Perche’ non avete rinforzato la Roma a gennaio?
E’ una scelta che ha due matrici. A gennaio non ci sono i calciatori forti che si muovono se non in condizioni straordinarie. Poi abbiamo voluto dare la possibilita’ all’allenatore di lavorare con un numero di calciatori che lo facessa lavorare al meglio.

Su Kjaer e Jose’ Angel e Bojan?
Dopo il derby e’ entrato in un tunnel oscuro mostrando insicurezze. Adesso dobbiamo proteggerlo nonostante la cosa si stia facendo difficile, c’e’ una sorta di macumba sulla sua testa e tutti rimarcano i suoi errori. Jose Angel ha inziato bene poi si e’ fermato ma ricomincera’, sta pagando il peso della maglia e non dobbiamo proteggerli a dispetto dei santi, pero’ sono calciatori della Roma e aspettiamo che diano risposte congrue alla loro qualita’. Bojan ha fatto un gol piu’ di Vucinic e 4 piu’ di Borriello, non lo boccerei oggi. Ha trovato meno spazio di quanto ci si aspettava. Pero’ aspettiamo, vediamo cosa riuscira’ a fare.

Oltre a giocare un calcio esclusivo, qual’e’ l’obiettivo?
Rientramo in un lotto di squadre che lottano per qualcosa, ma nessuno di noi ha parlato di Champions.

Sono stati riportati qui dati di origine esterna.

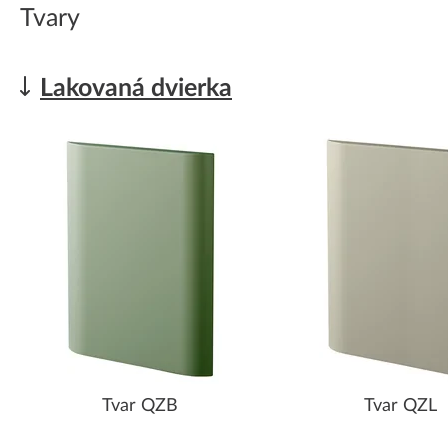
Tvary
Lakovaná dvierka
Tvar QZB
Tvar QZL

Nonostante i numeri mi condannino, penso che potremmo lottare ancora  per questo obiettivo.

Con il mercato brasiliano aperto fino ad aprile, possiamo considerare chiuso il mercato in uscita?
Non siamo alla ricerca di collocare calciatori ma se ci sara’ una richiesta la valuteremo, ma non stiamo lavorando per fare uscire altri giocatori.

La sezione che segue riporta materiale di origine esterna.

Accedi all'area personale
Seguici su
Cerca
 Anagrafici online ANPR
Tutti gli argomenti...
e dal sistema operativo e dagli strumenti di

Arrivare in Europa condizionera’ le sue scelte di mercato o gia’ conosce il suo badget?
Raggiungere la Champions darebbe respiro alle casse della societa’ oltre che essere un risultato di prestigio. Ma la proprieta’ non ci ha mai inbito per le scelte che faremo nei prossimi mesi.

Sabatini sara’ il ds della Roma anche l’anno prossimo quindi?
Per me e’ un onore essere il ds della Roma ed esserlo in futuro, ma ho detto che io voglio essere tranquillo quando fimero’ il contratto, essere sicuro di me stesso, legittimanto per quello che ho fatto, ma non mi fermo a quello che ho ottenuto, e’ solo questo che mi frena. Io questo lo avrei definito sogno solo qualche anno fa. Aspetto di vedere come la squadra fara’ queste partite.

Secondo lei quando e’ incompleta ancora questa squadra?
Cercheremo di tenere un numero non  rilevante di calciatore. Sappiamo bene che i calciatori che verranno dovranno essere molto forti perchè l’anno prossimo dovra’ essere di compimento. Siamo sulle tracce di giocatori di alto profilo.

Se non raggiungera’ l’Europa sara’ un fallimento?
Bisognera’ vedere come si arriva al 6° posto, ma valutare i comportamenti. Se ci arriviamo in maniera passiva sara’ un altro discorso.

Le e’ stato proposto un triennale e perche’ lei guarda con cadenza annuale invece?
Questa societa’ e’ stata particolarmente generosa, voglio pero’ vedere che si affermi una cosa, che ci sia una mia tranquillita’ interiore. Sono sempre nervoso, vorrei vedere i nostri calciatori primeggiare sempre, ma volgio capire fino in fondo dove potra’ arrivare questa squadra.